[Exercise objective]
A word-for-word copy of every entry below is required; the images do not belong in it.

(Transcribed page contents)
::::

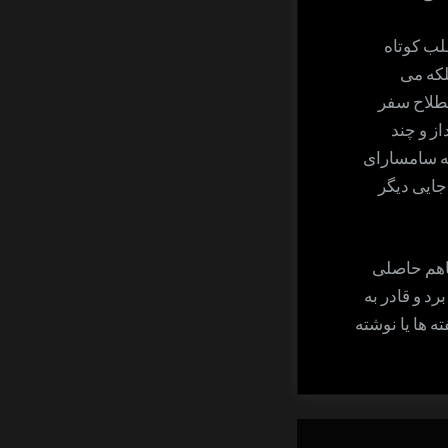
لب کوتاه
لکه می
طلاح سفر
از و چند
ه سامسارای
جایی دیگر
اهم حاصلی
د و قادر به
 ها یا نوشته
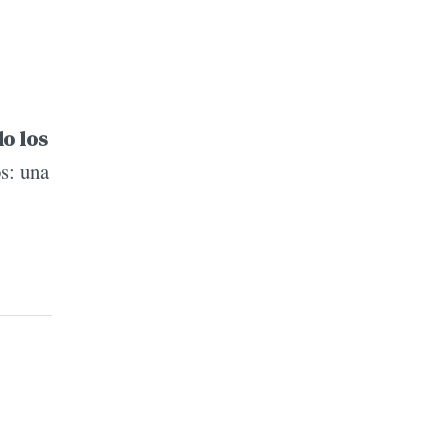
do los
s: una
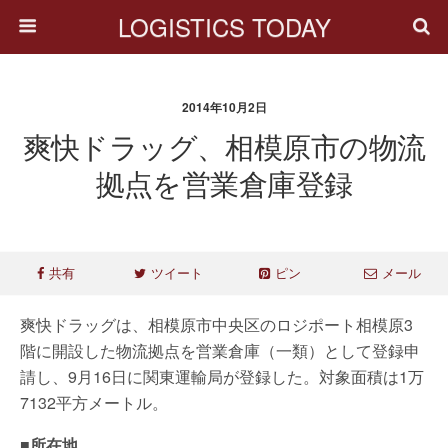
LOGISTICS TODAY
2014年10月2日
爽快ドラッグ、相模原市の物流
拠点を営業倉庫登録
共有
ツイート
ピン
メール
爽快ドラッグは、相模原市中央区のロジポート相模原3
階に開設した物流拠点を営業倉庫（一類）として登録申
請し、9月16日に関東運輸局が登録した。対象面積は1万
7132平方メートル。
■所在地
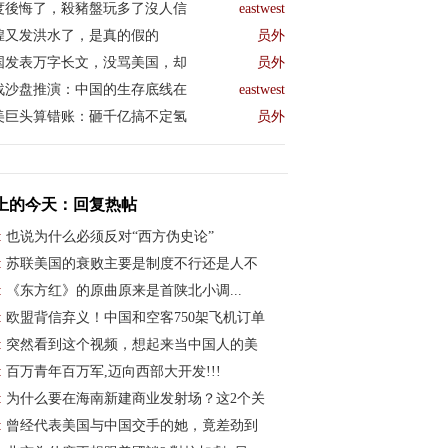
度後悔了，殺豬盤玩多了沒人信
eastwest
煌又发洪水了，是真的假的
员外
国发表万字长文，没骂美国，却
员外
战沙盘推演：中国的生存底线在
eastwest
美巨头算错账：砸千亿搞不定氢
员外
上的今天：回复热帖
:
也说为什么必须反对“西方伪史论”
:
苏联美国的衰败主要是制度不行还是人不
:
《东方红》的原曲原来是首陕北小调...
:
欧盟背信弃义！中国和空客750架飞机订单
:
突然看到这个视频，想起来当中国人的美
:
百万青年百万军,迈向西部大开发!!!
:
为什么要在海南新建商业发射场？这2个关
:
曾经代表美国与中国交手的她，竟差劲到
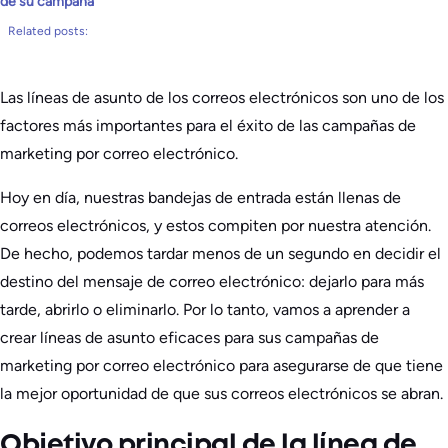
de su campaña
Related posts:
Las líneas de asunto de los correos electrónicos son uno de los
factores más importantes para el éxito de las campañas de
marketing por correo electrónico.
Hoy en día, nuestras bandejas de entrada están llenas de
correos electrónicos, y estos compiten por nuestra atención.
De hecho, podemos tardar menos de un segundo en decidir el
destino del mensaje de correo electrónico: dejarlo para más
tarde, abrirlo o eliminarlo. Por lo tanto, vamos a aprender a
crear líneas de asunto eficaces para sus campañas de
marketing por correo electrónico para asegurarse de que tiene
la mejor oportunidad de que sus correos electrónicos se abran.
Objetivo principal de la línea de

::::

[Result of this exercise]
لب کوتاه
لکه می
طلاح سفر
از و چند
ه سامسارای
جایی دیگر
اهم حاصلی
د و قادر به
 ها یا نوشته
do los
s: una
LOGISTICS TODAY
2014年10月2日
爽快ドラッグ、相模原市の物流
拠点を営業倉庫登録
共有
ツイート
ピン
メール
爽快ドラッグは、相模原市中央区のロジポート相模原3
階に開設した物流拠点を営業倉庫（一類）として登録申
請し、9月16日に関東運輸局が登録した。対象面積は1万
7132平方メートル。
■所在地
度後悔了，殺豬盤玩多了沒人信
eastwest
煌又发洪水了，是真的假的
员外
国发表万字长文，没骂美国，却
员外
战沙盘推演：中国的生存底线在
eastwest
美巨头算错账：砸千亿搞不定氢
员外
上的今天：回复热帖
:
也说为什么必须反对“西方伪史论”
:
苏联美国的衰败主要是制度不行还是人不
:
《东方红》的原曲原来是首陕北小调...
:
欧盟背信弃义！中国和空客750架飞机订单
:
突然看到这个视频，想起来当中国人的美
:
百万青年百万军,迈向西部大开发!!!
:
为什么要在海南新建商业发射场？这2个关
:
曾经代表美国与中国交手的她，竟差劲到
de su campaña
Related posts:
Las líneas de asunto de los correos electrónicos son uno de los
factores más importantes para el éxito de las campañas de
marketing por correo electrónico.
Hoy en día, nuestras bandejas de entrada están llenas de
correos electrónicos, y estos compiten por nuestra atención.
De hecho, podemos tardar menos de un segundo en decidir el
destino del mensaje de correo electrónico: dejarlo para más
tarde, abrirlo o eliminarlo. Por lo tanto, vamos a aprender a
crear líneas de asunto eficaces para sus campañas de
marketing por correo electrónico para asegurarse de que tiene
la mejor oportunidad de que sus correos electrónicos se abran.
Objetivo principal de la línea de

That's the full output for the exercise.